> [Task directions] Line by line, print the records exactly as they are, dropping the pictures.

> [Extracted data]
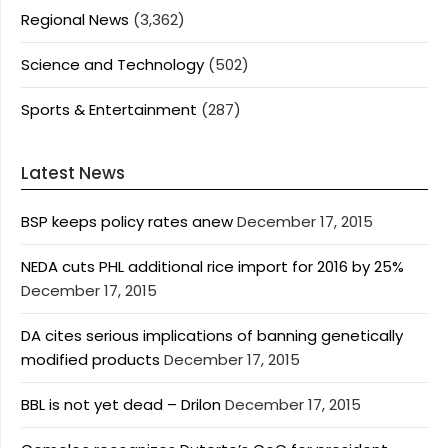
Regional News
(3,362)
Science and Technology
(502)
Sports & Entertainment
(287)
Latest News
BSP keeps policy rates anew
December 17, 2015
NEDA cuts PHL additional rice import for 2016 by 25%
December 17, 2015
DA cites serious implications of banning genetically
modified products
December 17, 2015
BBL is not yet dead – Drilon
December 17, 2015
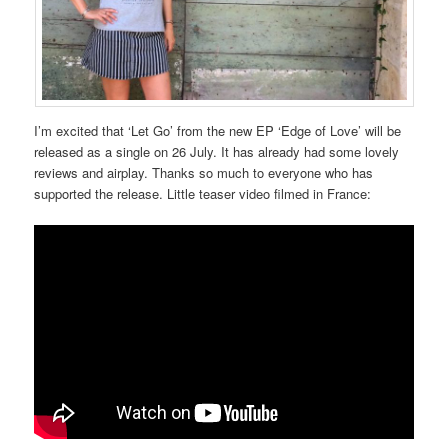
I’m excited that ‘Let Go’ from the new EP ‘Edge of Love’ will be
released as a single on 26 July. It has already had some lovely
reviews and airplay. Thanks so much to everyone who has
supported the release. Little teaser video filmed in France:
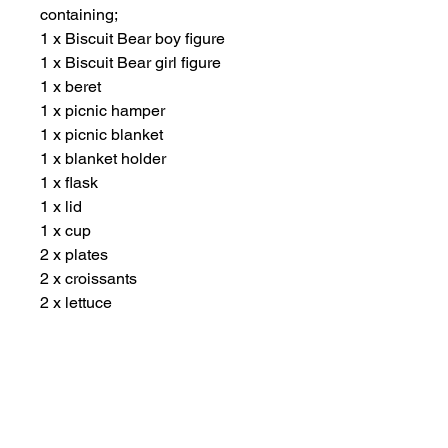
containing;
1 x Biscuit Bear boy figure
1 x Biscuit Bear girl figure
1 x beret
1 x picnic hamper
1 x picnic blanket
1 x blanket holder
1 x flask
1 x lid
1 x cup
2 x plates
2 x croissants
2 x lettuce
1 x cheese slice
1 x tomato slice
2 x biscuits
Suitable for ages 3 years plus.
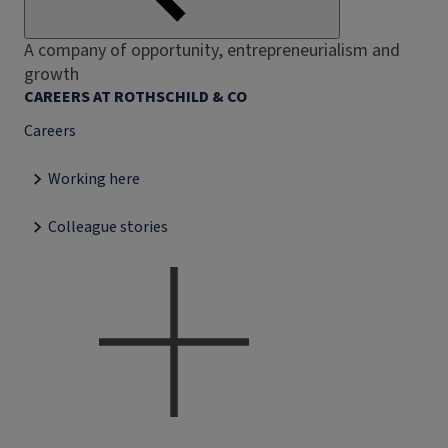
A company of opportunity, entrepreneurialism and
growth
CAREERS AT ROTHSCHILD & CO
Careers
Working here
Colleague stories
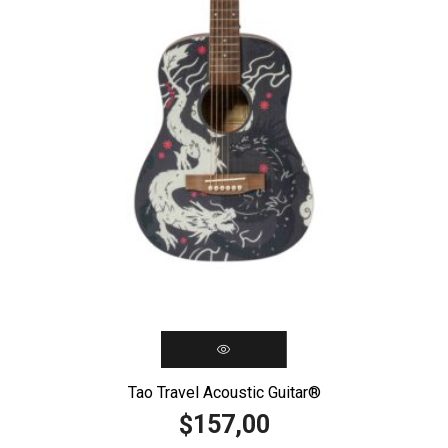
Tao Travel Acoustic Guitar®️
157,00
$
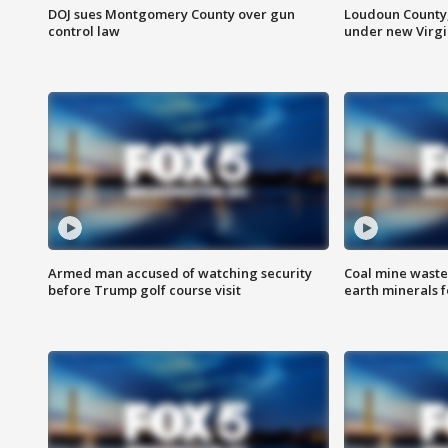
DOJ sues Montgomery County over gun
Loudoun County
control law
under new Virgi
Armed man accused of watching security
Coal mine waste
before Trump golf course visit
earth minerals f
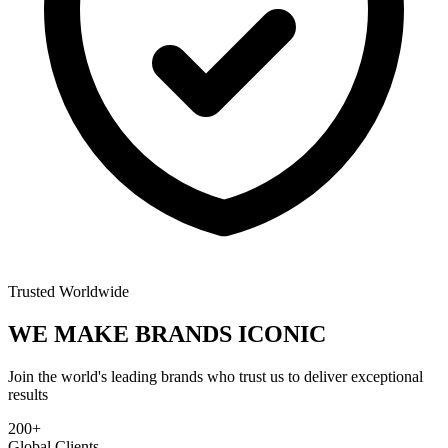
Trusted Worldwide
WE MAKE BRANDS
ICONIC
Join the world's leading brands who trust us to deliver exceptional
results
200+
Global Clients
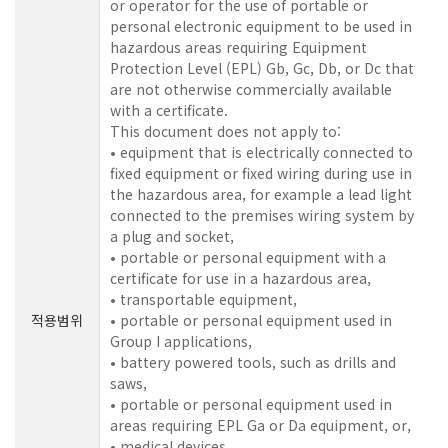
or operator for the use of portable or
personal electronic equipment to be used in
hazardous areas requiring Equipment
Protection Level (EPL) Gb, Gc, Db, or Dc that
are not otherwise commercially available
with a certificate.
This document does not apply to:
• equipment that is electrically connected to
fixed equipment or fixed wiring during use in
the hazardous area, for example a lead light
connected to the premises wiring system by
a plug and socket,
• portable or personal equipment with a
certificate for use in a hazardous area,
• transportable equipment,
적용범위
• portable or personal equipment used in
Group I applications,
• battery powered tools, such as drills and
saws,
• portable or personal equipment used in
areas requiring EPL Ga or Da equipment, or,
• medical devices.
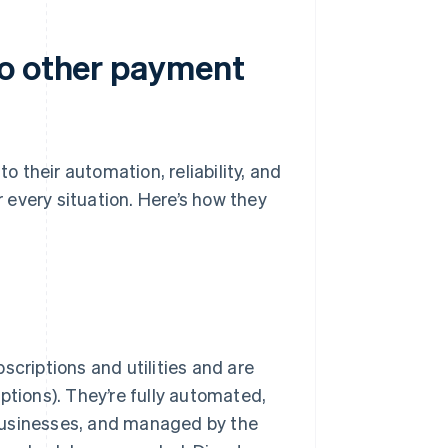
to other payment
 their automation, reliability, and
or every situation. Here’s how they
scriptions and utilities and are
riptions). They’re fully automated,
businesses, and managed by the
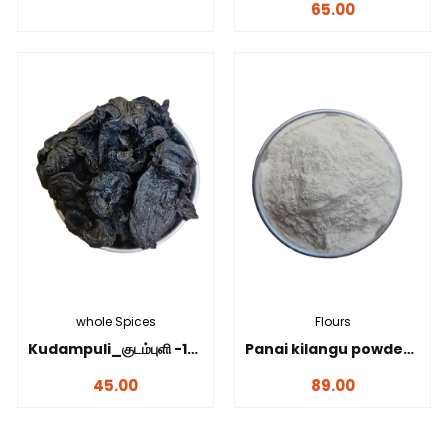
65.00
whole Spices
Flours
Kudampuli_குடம்புளி -100 gms
Panai kilangu powder_பனங்கிழங்கு மாவு-100 gms
45.00
89.00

> [Solution]
Regional News
(3,362)
Science and Technology
(502)
Sports & Entertainment
(287)
Latest News
BSP keeps policy rates anew
December 17, 2015
NEDA cuts PHL additional rice import for 2016 by 25%
December 17, 2015
DA cites serious implications of banning genetically
modified products
December 17, 2015
BBL is not yet dead – Drilon
December 17, 2015
I’m excited that ‘Let Go’ from the new EP ‘Edge of Love’ will be
released as a single on 26 July. It has already had some lovely
reviews and airplay. Thanks so much to everyone who has
supported the release. Little teaser video filmed in France:
containing;
1 x Biscuit Bear boy figure
1 x Biscuit Bear girl figure
1 x beret
1 x picnic hamper
1 x picnic blanket
1 x blanket holder
1 x flask
1 x lid
1 x cup
2 x plates
2 x croissants
2 x lettuce
1 x cheese slice
1 x tomato slice
2 x biscuits
Suitable for ages 3 years plus.
A company of opportunity, entrepreneurialism and
growth
CAREERS AT ROTHSCHILD & CO
Careers
Working here
Colleague stories
Tao Travel Acoustic Guitar®️
157,00
$
DOJ sues Montgomery County over gun
Loudoun County
control law
under new Virgi
Armed man accused of watching security
Coal mine waste
before Trump golf course visit
earth minerals f
Trusted Worldwide
WE MAKE BRANDS
ICONIC
Join the world's leading brands who trust us to deliver exceptional
results
200+
Global Clients
or operator for the use of portable or
personal electronic equipment to be used in
hazardous areas requiring Equipment
Protection Level (EPL) Gb, Gc, Db, or Dc that
are not otherwise commercially available
with a certificate.
This document does not apply to:
• equipment that is electrically connected to
fixed equipment or fixed wiring during use in
the hazardous area, for example a lead light
connected to the premises wiring system by
a plug and socket,
• portable or personal equipment with a
certificate for use in a hazardous area,
• transportable equipment,
적용범위
• portable or personal equipment used in
Group I applications,
• battery powered tools, such as drills and
saws,
• portable or personal equipment used in
areas requiring EPL Ga or Da equipment, or,
• medical devices.
to other payment
 their automation, reliability, and
or every situation. Here’s how they
scriptions and utilities and are
riptions). They’re fully automated,
businesses, and managed by the
65.00
whole Spices
Flours
Kudampuli_குடம்புளி -100 gms
Panai kilangu powder_பனங்கிழங்கு மாவு-100 gms
45.00
89.00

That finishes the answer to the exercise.